MEXICALI, Mexico — Border agent Jose Luis Maldonado raises his binoculars and scans the desert horizon, looking for would-be migrants making the perilous crossing into the United States.
When he finds them, he doesn't arrest them. Rather, he makes sure that they know what dangers they face and lets them go their way. If they're in trouble, he helps.
Maldonado is one of the veteran agents from Grupo Beta, the decade-old border unit established by the Mexican government to protect migrants as they make their way north to the U.S.
In Mexican eyes, these are not illegal migrants. Rather, they are citizens who might face grave risks while still traveling freely within their own country. Beta officers have the delicate task of protecting migrants without encouraging them.
The officers patrol in beat-up open-air Jeeps and other hand-me-downs, while their U.S. Border Patrol counterparts cruise in air-conditioned Ford Expeditions. There are just 75 Beta agents along the 2,000-mile U.S.-Mexican border, hopelessly few for such vast terrain. The United States, by comparison, has nearly 9,000 agents on the border.
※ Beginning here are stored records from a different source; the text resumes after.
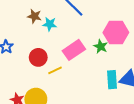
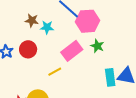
pink hexagon: (116, 33) -> (87, 21), moved
red circle: (38, 57) -> (28, 49), moved

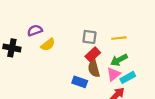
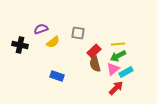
gray square: (89, 37) -> (78, 33), moved
yellow line: (119, 38) -> (118, 44), moved
blue rectangle: (80, 82) -> (57, 76), moved

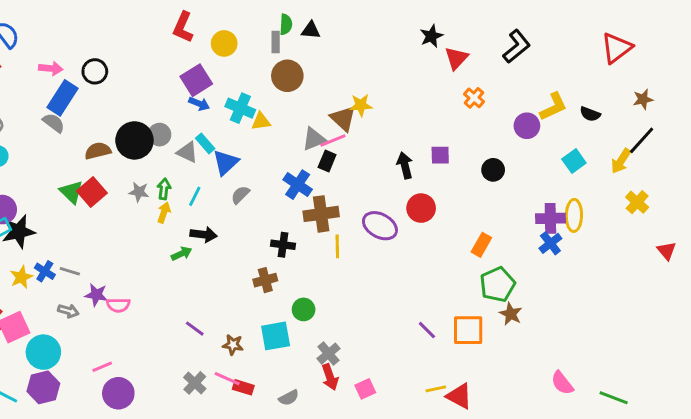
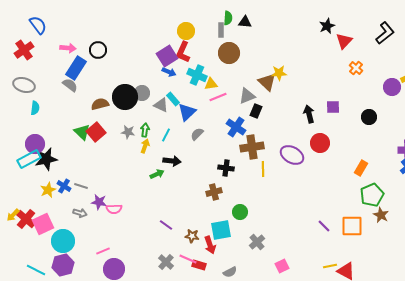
red L-shape: (183, 27) -> (183, 52), moved
pink line: (333, 140) -> (218, 97), moved
red arrow: (330, 377) -> (210, 245), moved

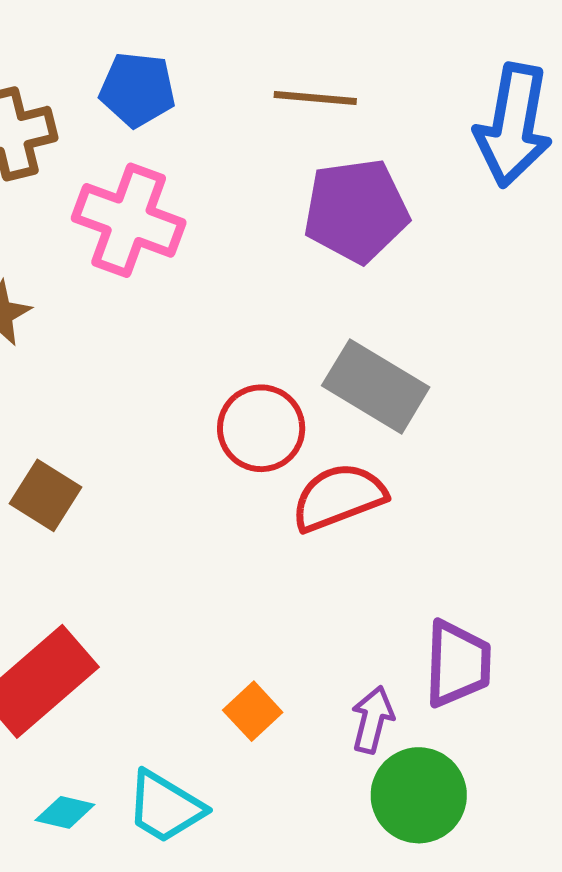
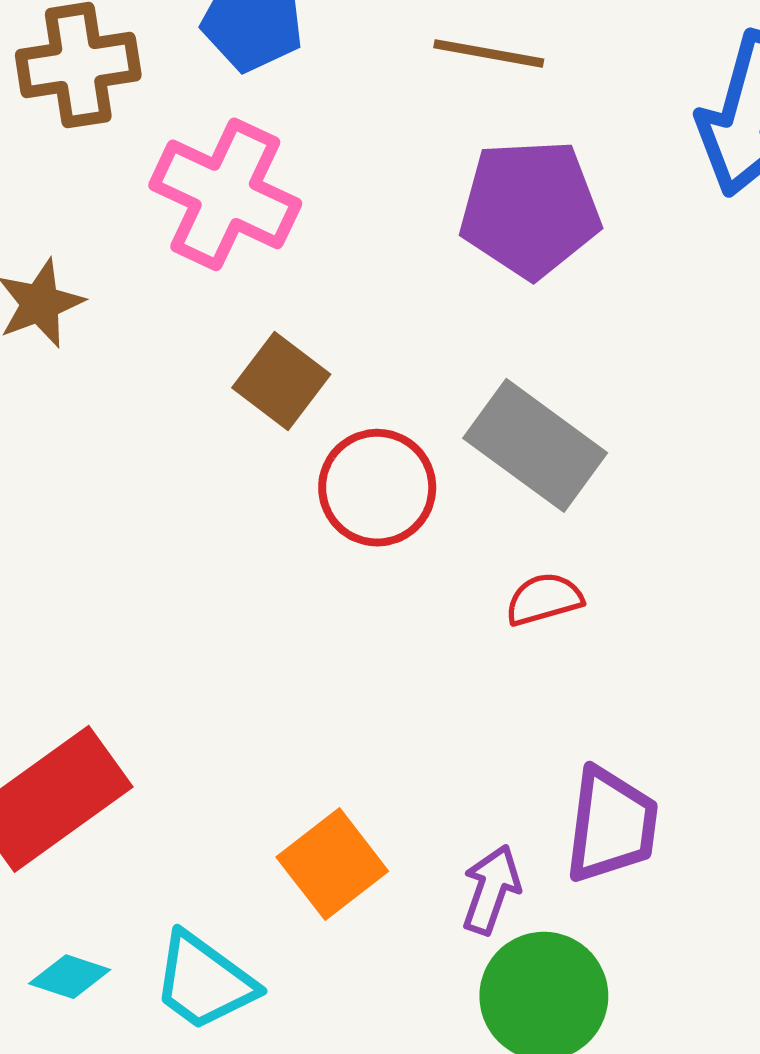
brown square: (45, 495) -> (281, 381), moved
red semicircle: (339, 497) -> (544, 599), moved, size x0.6
orange square: (253, 711) -> (332, 864), size x1.4

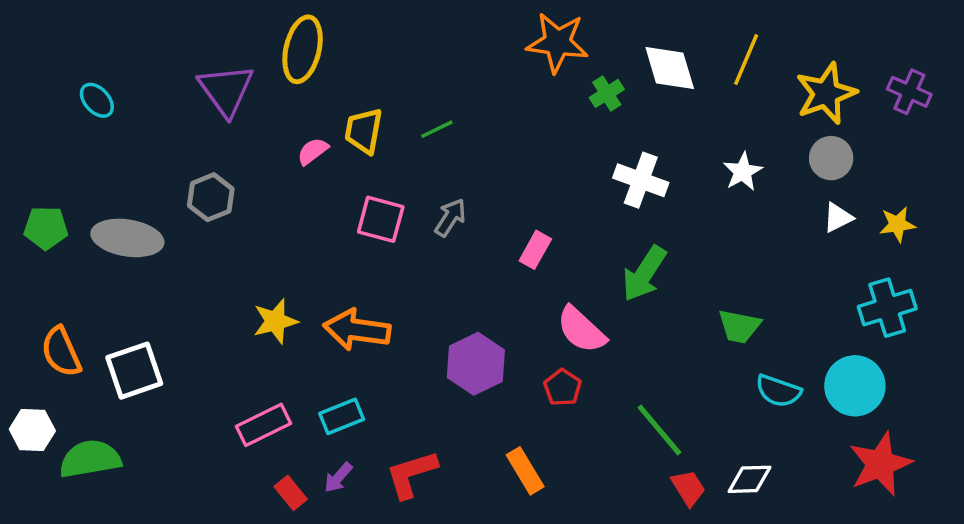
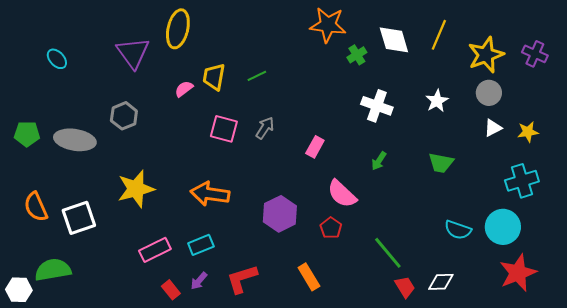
green arrow: (644, 274) -> (379, 161), size x0.6
yellow star: (275, 321) -> (136, 189), moved, size x1.4
green trapezoid: (739, 326) -> (441, 163), moved
white hexagon: (32, 430) -> (19, 290), moved

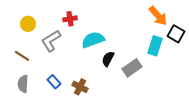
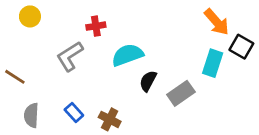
yellow circle: (28, 24) -> (30, 16), moved
brown line: (22, 56) -> (15, 77), moved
In some of the most dangerous stretches of desert along the Arizona border--where 14 Mexican migrants were found dead in a single group of crossers in May--Beta doesn't have any patrols at all.
Yet Beta has won respect from human rights groups and works well with the U.S. Border Patrol.
President Vicente Fox's government plans to add an additional 50 Beta agents in coming months, said Felipe de Jesus Preciado, director of the government's National Migration Institute.
The increase will let Beta agents start covering remote stretches where migrants are increasingly crossing because of tougher U.S. patrols around border cities. To step up protection near the Arizona border during the hot summer, Mexican officials last week announced a temporary deployment there.
Although the agents don't bother migrants, they do arrest people-smugglers--1,500 in the last 18 months, Preciado said.
But their principal task is search and rescue.
One recent day, with the temperature nearing 110 degrees, Maldonado steered his Jeep through a brutal gray-sand landscape about 30 miles east of Mexicali.
The La Salada arroyo doesn't have water running through it, but it has become a human channel. Maldonado said at least one group of six to 20 or more migrants passes through each day. Blue-and-white signs erected by Grupo Beta warn in Spanish: "Caution: Don't Expose Yourself to the Elements. It's Not Worth It."